Kate Fitzpatrick, program director with the nonprofit Deschutes River Conservancy, said these various needs have led to water shortfalls within the basin, which vary by year but may increase significantly over time. Fitzpatrick said the shortage could reach 290,000 acre-feet during dry years.

Irrigation districts with more junior water rights have to aggressively divert water or significantly draw down reservoirs in the region during dry years, leaving water levels in Central Oregon’s waterways dangerously low.

“The gap in supply and demand is already there, and it’s mainly on the instream flow side,” Fitzpatrick said.

Since a settlement regarding Oregon spotted frog mandates that water levels in parts of the Upper Deschutes can’t drop below certain thresholds, farmers in the area could be vulnerable during dry years.

“Farmers’ livelihoods … are at risk if we don’t figure out how to solve this collaboratively,” Fitzpatrick said.

She added that smaller-scale studies in the basin have focused on needs within the basin, but this one is designed to bring the stakeholders together to determine what strategies can be implemented to make sure there’s enough water to go around.

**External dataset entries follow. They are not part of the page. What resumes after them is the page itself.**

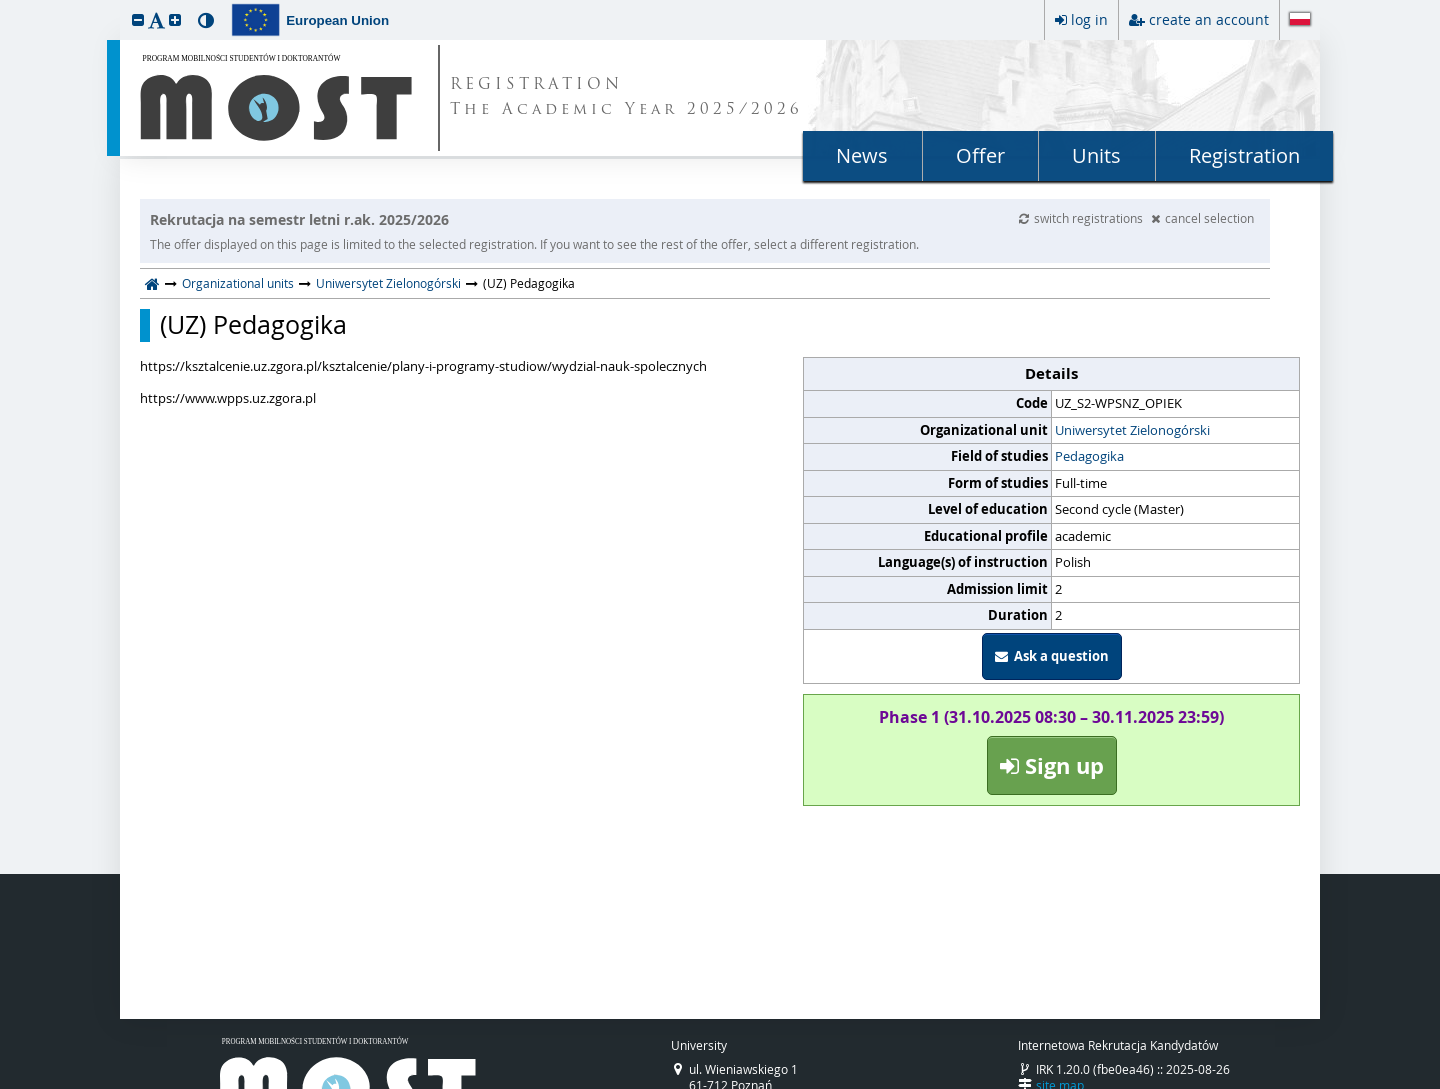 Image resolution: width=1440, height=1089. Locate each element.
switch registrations (1082, 218)
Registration (1244, 155)
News (862, 155)
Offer (980, 155)
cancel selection (1202, 218)
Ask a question (1052, 656)
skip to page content (5, 5)
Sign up (1052, 765)
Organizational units (238, 283)
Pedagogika (1089, 456)
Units (1096, 155)
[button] (138, 19)
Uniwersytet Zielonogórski (388, 283)
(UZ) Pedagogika (253, 325)
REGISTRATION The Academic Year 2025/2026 (626, 98) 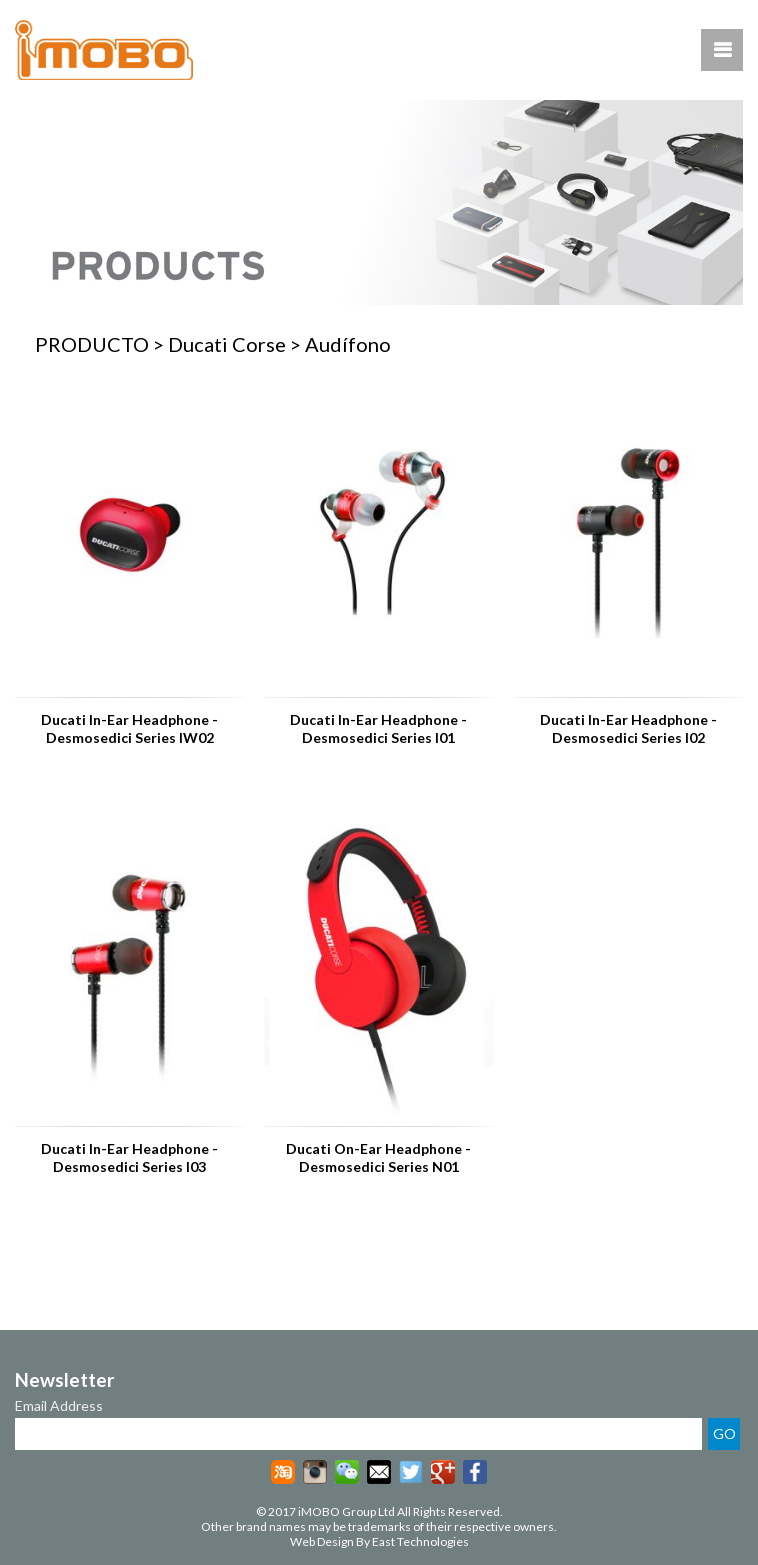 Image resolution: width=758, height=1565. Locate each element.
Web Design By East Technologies (379, 1541)
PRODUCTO (92, 344)
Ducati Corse (227, 344)
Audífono (348, 344) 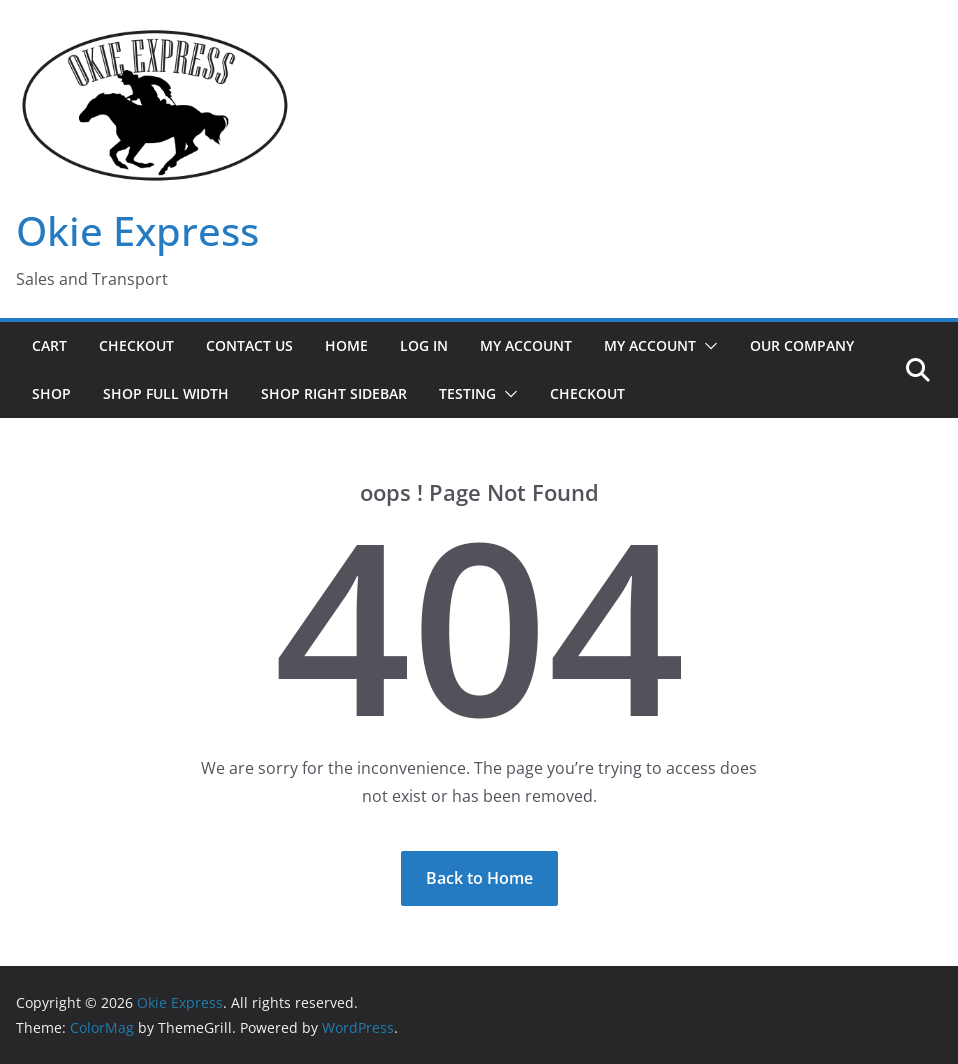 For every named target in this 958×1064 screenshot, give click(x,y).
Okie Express (137, 230)
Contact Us (249, 345)
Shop (51, 393)
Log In (424, 345)
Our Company (802, 345)
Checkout (136, 345)
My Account (526, 345)
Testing (467, 393)
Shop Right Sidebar (334, 393)
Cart (49, 345)
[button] (707, 346)
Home (346, 345)
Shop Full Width (166, 393) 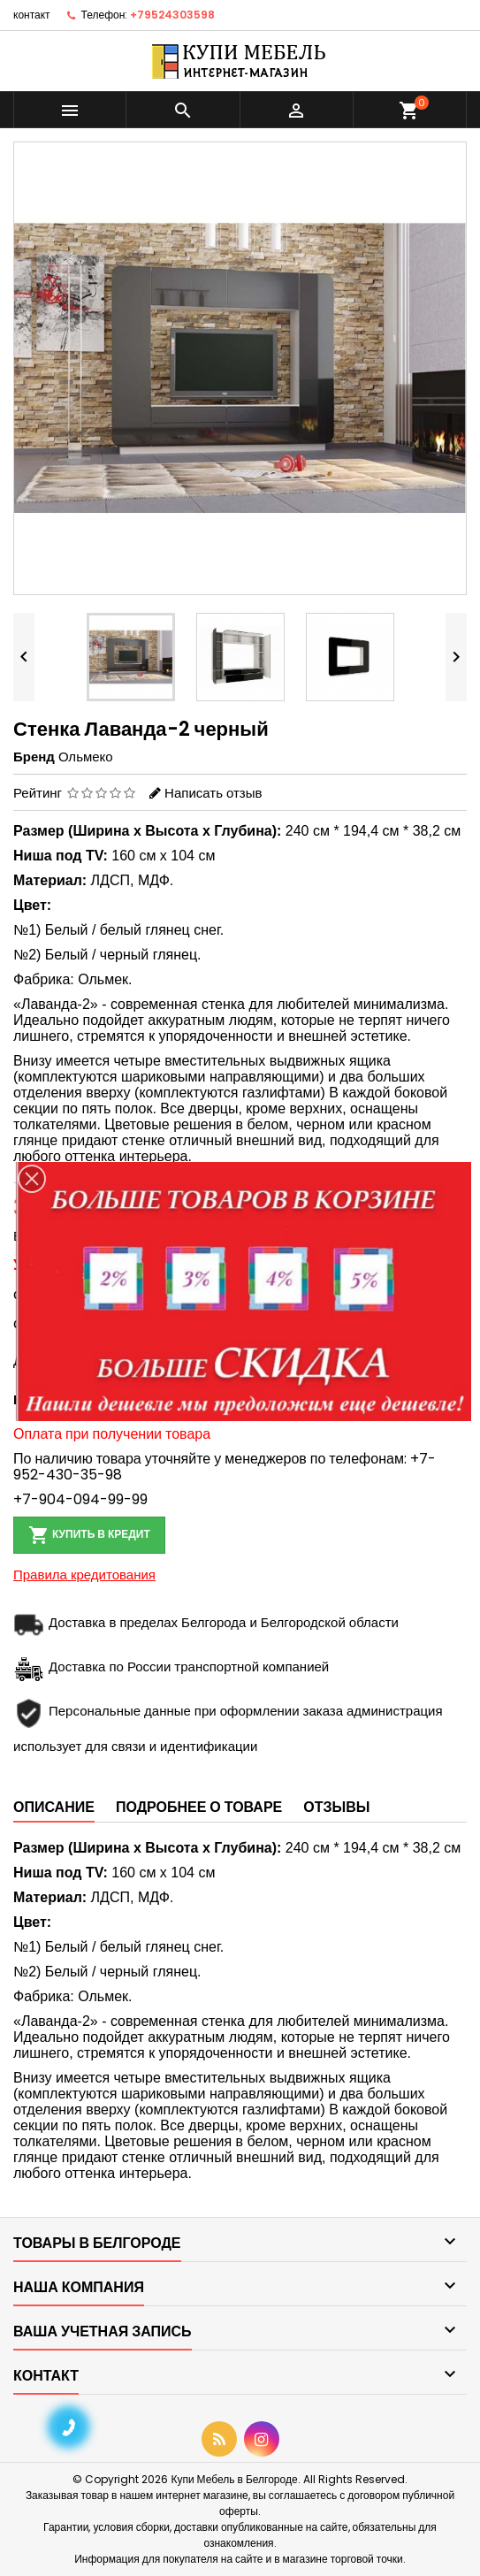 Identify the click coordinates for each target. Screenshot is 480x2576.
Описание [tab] (54, 1807)
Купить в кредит (89, 1535)
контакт (31, 14)
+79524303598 (172, 14)
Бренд (34, 757)
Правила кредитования (84, 1574)
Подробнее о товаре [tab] (199, 1807)
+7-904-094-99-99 (80, 1499)
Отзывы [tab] (336, 1807)
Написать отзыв (213, 793) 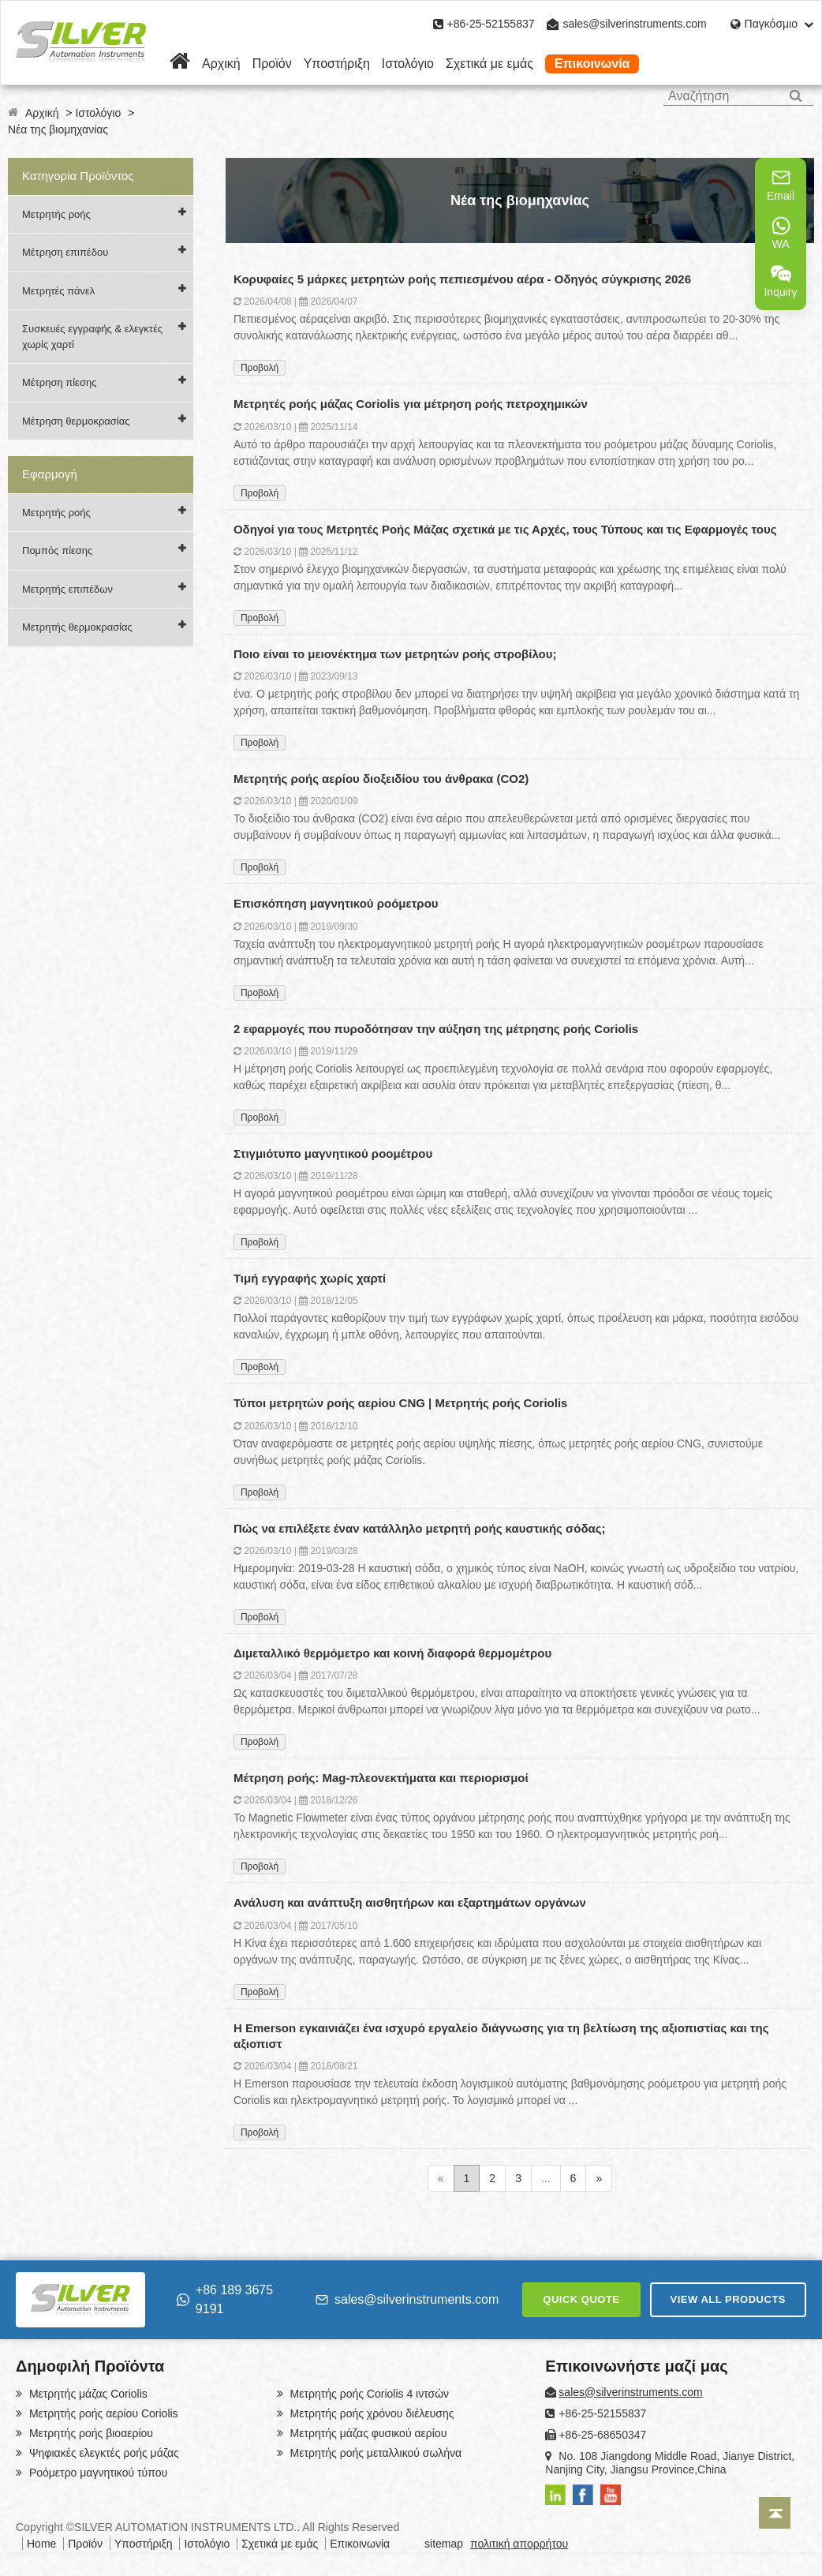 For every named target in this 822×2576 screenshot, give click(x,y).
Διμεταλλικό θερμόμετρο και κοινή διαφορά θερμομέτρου (392, 1653)
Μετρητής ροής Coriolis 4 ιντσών (368, 2393)
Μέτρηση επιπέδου (65, 252)
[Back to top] (774, 2513)
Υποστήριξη (337, 63)
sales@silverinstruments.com (634, 23)
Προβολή (259, 367)
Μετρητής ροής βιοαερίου (89, 2433)
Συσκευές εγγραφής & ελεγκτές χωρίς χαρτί (92, 336)
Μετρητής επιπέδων (67, 589)
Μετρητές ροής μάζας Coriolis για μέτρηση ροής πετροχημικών (411, 403)
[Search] (796, 96)
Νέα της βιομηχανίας (58, 129)
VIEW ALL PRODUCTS (728, 2299)
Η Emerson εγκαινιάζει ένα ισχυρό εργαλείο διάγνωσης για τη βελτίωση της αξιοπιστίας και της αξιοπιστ (501, 2035)
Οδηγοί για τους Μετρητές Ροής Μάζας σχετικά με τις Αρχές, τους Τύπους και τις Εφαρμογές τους (505, 529)
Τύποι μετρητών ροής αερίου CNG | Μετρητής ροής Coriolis (401, 1403)
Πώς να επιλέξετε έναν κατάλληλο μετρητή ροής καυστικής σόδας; (420, 1528)
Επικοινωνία (592, 63)
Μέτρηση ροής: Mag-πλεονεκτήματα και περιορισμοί (381, 1777)
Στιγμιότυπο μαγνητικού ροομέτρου (333, 1153)
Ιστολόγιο (408, 63)
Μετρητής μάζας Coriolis (87, 2393)
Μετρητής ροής (56, 214)
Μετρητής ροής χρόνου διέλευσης (370, 2413)
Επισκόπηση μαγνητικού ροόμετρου (336, 903)
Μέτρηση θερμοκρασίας (76, 421)
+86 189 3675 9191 (225, 2299)
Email (780, 184)
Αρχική (221, 63)
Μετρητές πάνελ (58, 291)
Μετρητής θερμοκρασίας (77, 627)
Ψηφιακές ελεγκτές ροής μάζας (102, 2453)
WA (781, 232)
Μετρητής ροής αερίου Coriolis (102, 2413)
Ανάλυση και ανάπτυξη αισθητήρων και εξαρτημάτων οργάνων (410, 1902)
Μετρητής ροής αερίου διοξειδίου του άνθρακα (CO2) (381, 778)
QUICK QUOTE (581, 2299)
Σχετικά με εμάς (489, 63)
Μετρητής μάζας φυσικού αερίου (367, 2433)
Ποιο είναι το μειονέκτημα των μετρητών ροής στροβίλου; (395, 654)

To that end, Fitzgerald said the study incorporated a tool used to digitally model river systems, to run several different water-management scenarios in the basin. She added that the study applied three different climate change scenarios to determine how the district will respond.

“One of the things that’s unique about the Deschutes is that there really is enough water to go around,” Fitzpatrick said. “It’s not a true water scarcity situation.”

For the irrigation districts, the main focus is conserving water by piping open-air canals, transferring water between entities and helping farms become more efficient at using the water. Shon Rae, deputy managing director for Central Oregon Irrigation District, said between 40 and 60 percent of the water that travels through COID’s canals is lost to evaporation or seepage in the canals.

Adding that water back into the system could give the district more water that could be sold or transferred to entities with more dire water needs. While Rae said state and federal water laws present barriers to transferring water back and forth between districts, the irrigation districts in the Deschutes Basin have made it a priority.

Additionally, COID received a $400,000 grant last year from the Bureau of Reclamation, designed to help irrigation districts set up a comprehensive approach to sharing and loaning water.

Fitzpatrick said a draft of the study is expected to be finalized by July, and available to the public in September. In the meantime, the open houses are designed to make various aspects of the study comprehensible to the general public.

“It’s really complicated from a water-rights perspective,” Fitzpatrick said.